Bunun üzerine Resul-i Ekrem Efendimiz Sallallâhu Aleyhi Vesellem, “Allah bu sevabı bir tek hurma ile, bir içim su ile, bir yudum süt ile oruçlu mü’mine iftar ettirene de verir” buyurdular ve hutbelerine şöyle devam ettiler:
Bu ayın başı rahmet, ortası mağfiret, sonu da Cehennemden kurtuluştur.
Bu ayda her kim kölesinin (işçi ve hizmetçisinin) işini hafifletirse Allah onu affeder ve Cehennemden uzak tutar.
Bunun için bu ayda şu söyleyeceğim dört hasletten ikisi ile Rabbinizi razı kılarsınız, diğer ikisinden ise hiçbir vakitte ayrı kalamazsınız.
Rabbinizin rızasına sebep olan hasletlerin birisi, Kelime i Şehadete devam etmeniz, diğeri de Allah’tan mağfiret dilemenizdir.
Vazgeçemeyeceğiniz iki hasletin biri Allah’tan Cenneti istemek, diğeri Cehennemden Allah’a sığınmaktır.
Her kim oruçluya bir yudum su verirse, Allah da ona benim mahşerdeki havuzumdan öyle bir su içirecektir ki, Cennete girinceye kadar bir daha susuzluk çekmeyecektir." (et-Tergib ve’t-Terhib, 2:94-95)
__________________


Şaban Ayı’nın diğer aylardan üstünlüğü, Peygamber Efendimiz’in (asm) diğer peygamberlere üstünlüğü gibidir ...

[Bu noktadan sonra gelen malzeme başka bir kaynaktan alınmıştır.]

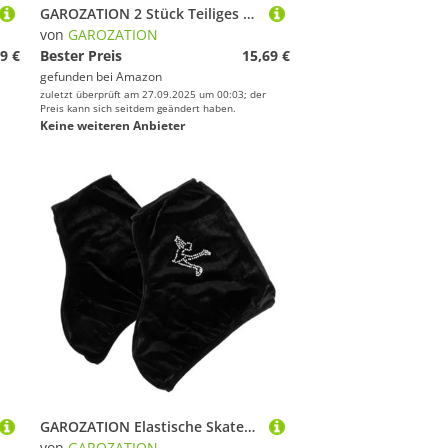
GAROZATION 2 Stück Teiliges Motorhalterungs Kratzfestem Kunststoff Vielseitige Heckplatten für Schlauchboote und Kajaks Leichte Robuste Außenbordmotor-montageplatten für Angeln und
von
GAROZATION
9 €
Bester Preis
15,69 €
gefunden bei
Amazon
zuletzt überprüft am 27.09.2025 um 00:03; der
Preis kann sich seitdem geändert haben.
Keine weiteren Anbieter
GAROZATION Elastische Skateschuh schutzhülle Kratzfester Schlittschuhüberzug für Eiskunstlauf Outdoor Skates Strapazierfähig Tragbar Schutz für Skate Boots Unisex Schwarz XXXL
von
GAROZATION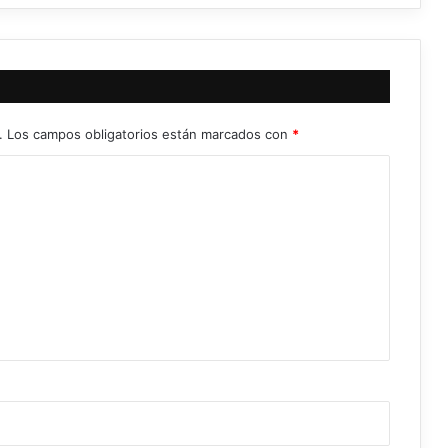
.
Los campos obligatorios están marcados con
*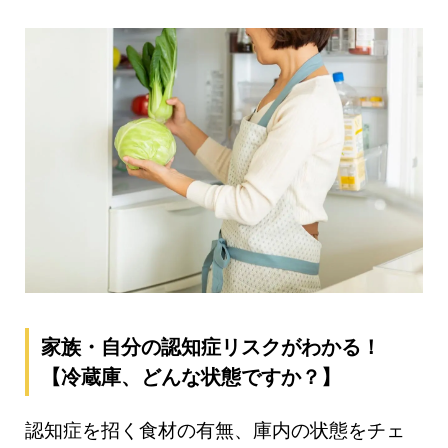
家族・自分の認知症リスクがわかる！
【冷蔵庫、どんな状態ですか？】
認知症を招く食材の有無、庫内の状態をチェ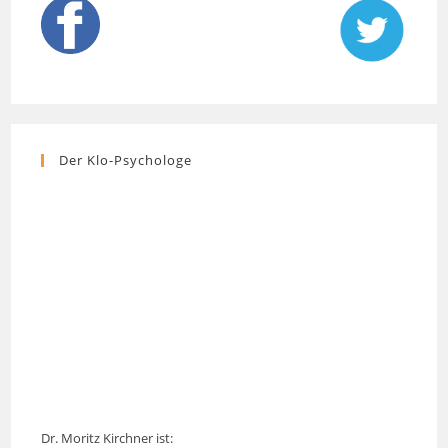
Der Klo-Psychologe
Dr. Moritz Kirchner ist: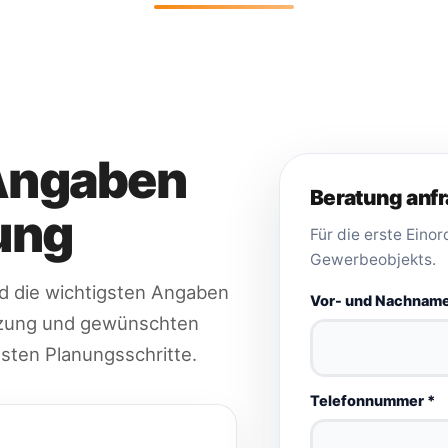
Angaben
Beratung anf
ung
Für die erste Eino
Gewerbeobjekts.
d die wichtigsten Angaben
Vor- und Nachname
tzung und gewünschten
sten Planungsschritte.
Telefonnummer *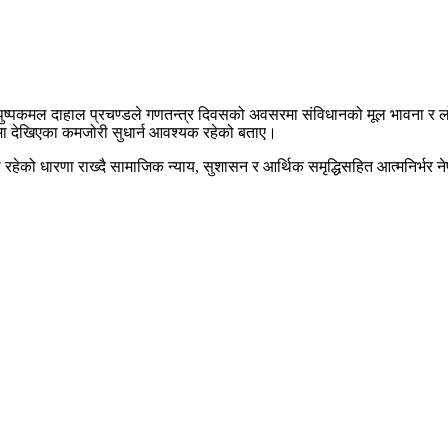
ी पुष्पकमल दाहाल प्रचण्डले गणतन्त्र दिवसको अवसरमा संविधानको मूल भावना र लोकता
्वयनमा देखिएका कमजोरी सुधार्न आवश्यक रहेको बताए।
ेको धारणा राख्दै सामाजिक न्याय, सुशासन र आर्थिक समृद्धिसहित आत्मनिर्भर नेप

Şaban Ayı’nın diğer aylardan üstünlüğü, Peygamber Efendimiz’in (asm) diğer peygamberlere üstünlüğü gibidir

Enes bin Mâlik -radıyallâhu anh-'ın rivayet etmiş olduğu bir hadiste Rasûl-i Ekrem -sallâllâhu aleyhi ve sellem- Efendimiz:

"Receb ayının diğer aylar üzerine fazîleti, Kur'ân-ı Kerimin diğer kitaplar'üzerine üstünlüğü gibidir. Şaban'ın diğer aylar üzerine üstünlüğü, benim diğer peygamberler üzerine fazlım gibidir. Ramazan'ın diğer aylar üzerine fazîleti, Allah Teâlâ'nın, yarattığı varlıklar üzerine fazlı gibidir." buyurmuşlardır. (Gunye, 1 /187)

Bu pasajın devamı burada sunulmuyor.